**** Data extract

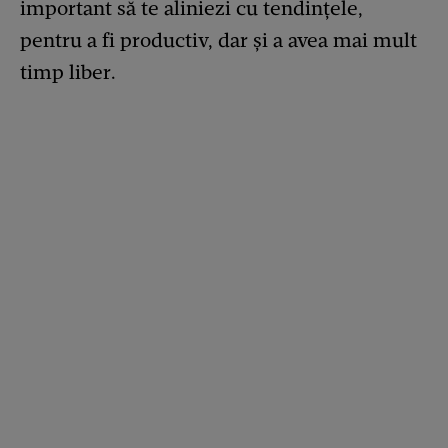
important să te aliniezi cu tendințele,
pentru a fi productiv, dar și a avea mai mult
timp liber.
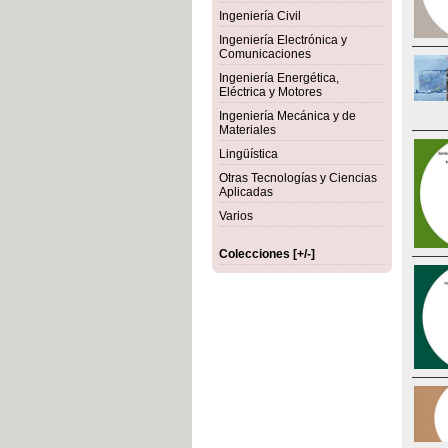
Ingeniería Civil
Ingeniería Electrónica y
Comunicaciones
Ingeniería Energética,
Eléctrica y Motores
Ingeniería Mecánica y de
Materiales
Lingüística
Otras Tecnologías y Ciencias
Aplicadas
Varios
Colecciones [+/-]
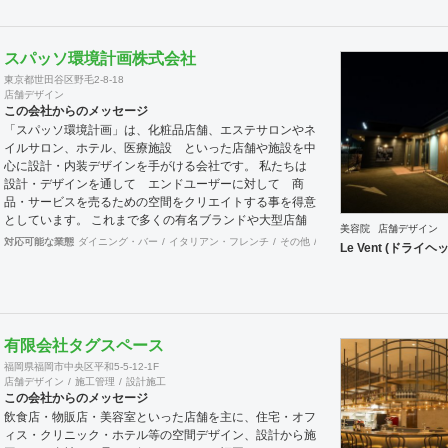
を重ねる事でプロジェクトの根幹を定め、システムやレイ
アウトの面から構想を練り、環境や条件、コストに合わせ
て具現化します。 飲食業をはじめとした多様なジャンル
スパッソ環境計画株式会社
の商業デザインを手掛けている強みを活かし、美しいだけ
東京都世田谷区野毛2-8-18
では無い心躍るデザインと従来の形態に囚われない個性を
店舗デザイン
持った提案をさせて頂きます。
この会社からのメッセージ
「スパッソ環境計画」は、化粧品店舗、エステサロンやネ
イルサロン、ホテル、医療施設 といった店舗や施設を中
心に設計・内装デザインを手がける会社です。 私たちは
設計・デザインを通して エンドユーザーに対して 商
品・サービスを売るための空間をクリエイトする事を得意
としています。 これまで多くの有名ブランドや大型店舗
美容院
店舗デザイン
の美容系施設ぼ実績を経験を活かして、女性の気持ちを動
対応可能な業態
ダイニング・バー
イタリアン・フレンチ
その他
イベントブース・ショール
Le Vent (ドラ
かせる空間創りが可能です。 そのような視点から ホテ
ル 医療施設のお話もいただいてまいりました。 私たち
には、店舗設計・店舗デザインをご提供して20年以上の
歴史があります。 少数精鋭のチームですのでフットワー
クが軽いうえ、デザイナーはそれぞれ経験豊富です。 女
有限会社タグスペース
性の購買心理など女性のマーケティング理論に基づいた店
舗 設計には定評があり、日本だけでなく中国をはじめと
福岡県福岡市中央区平和5-5-12-1F
する海外店舗でも大きな反響を実現してきました。 豊富
店舗デザイン
施工管理
設計施工
この会社からのメッセージ
な店舗デザイン実績を持つ浜村さとると女性デザイナーの
飲食店・物販店・美容室といった店舗を主に、住宅・オフ
コラボレーションにより 感性を生かした上で計算された
ィス・クリニック・ホテル等の空間デザイン、設計から施
空間。集客や売り上げにつなげていきます。 設計施工ご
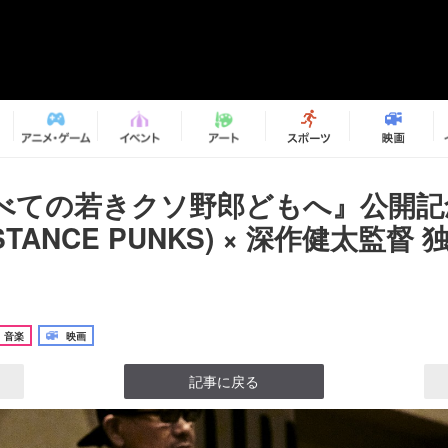
べての若きクソ野郎どもへ』公開
(STANCE PUNKS) × 深作健太監督
音楽
映画
記事に戻る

********

[Prompt]: Nothing but the records, copied exactly and stripped of pictures, should be returned.

[Result of the exercise]:
important să te aliniezi cu tendințele,
pentru a fi productiv, dar și a avea mai mult
timp liber.
Ingeniería Civil
Ingeniería Electrónica y
Comunicaciones
Ingeniería Energética,
Eléctrica y Motores
Ingeniería Mecánica y de
Materiales
Lingüística
Otras Tecnologías y Ciencias
Aplicadas
Varios
Colecciones [+/-]
を重ねる事でプロジェクトの根幹を定め、システムやレイ
アウトの面から構想を練り、環境や条件、コストに合わせ
て具現化します。 飲食業をはじめとした多様なジャンル
スパッソ環境計画株式会社
の商業デザインを手掛けている強みを活かし、美しいだけ
東京都世田谷区野毛2-8-18
では無い心躍るデザインと従来の形態に囚われない個性を
店舗デザイン
持った提案をさせて頂きます。
この会社からのメッセージ
「スパッソ環境計画」は、化粧品店舗、エステサロンやネ
イルサロン、ホテル、医療施設 といった店舗や施設を中
心に設計・内装デザインを手がける会社です。 私たちは
設計・デザインを通して エンドユーザーに対して 商
品・サービスを売るための空間をクリエイトする事を得意
としています。 これまで多くの有名ブランドや大型店舗
美容院
店舗デザイン
の美容系施設ぼ実績を経験を活かして、女性の気持ちを動
対応可能な業態
ダイニング・バー
イタリアン・フレンチ
その他
イベントブース・ショール
Le Vent (ドラ
かせる空間創りが可能です。 そのような視点から ホテ
ル 医療施設のお話もいただいてまいりました。 私たち
には、店舗設計・店舗デザインをご提供して20年以上の
歴史があります。 少数精鋭のチームですのでフットワー
クが軽いうえ、デザイナーはそれぞれ経験豊富です。 女
有限会社タグスペース
性の購買心理など女性のマーケティング理論に基づいた店
舗 設計には定評があり、日本だけでなく中国をはじめと
福岡県福岡市中央区平和5-5-12-1F
する海外店舗でも大きな反響を実現してきました。 豊富
店舗デザイン
施工管理
設計施工
この会社からのメッセージ
な店舗デザイン実績を持つ浜村さとると女性デザイナーの
飲食店・物販店・美容室といった店舗を主に、住宅・オフ
コラボレーションにより 感性を生かした上で計算された
ィス・クリニック・ホテル等の空間デザイン、設計から施
空間。集客や売り上げにつなげていきます。 設計施工ご
べての若きクソ野郎どもへ』公開
(STANCE PUNKS) × 深作健太監督
音楽
映画
記事に戻る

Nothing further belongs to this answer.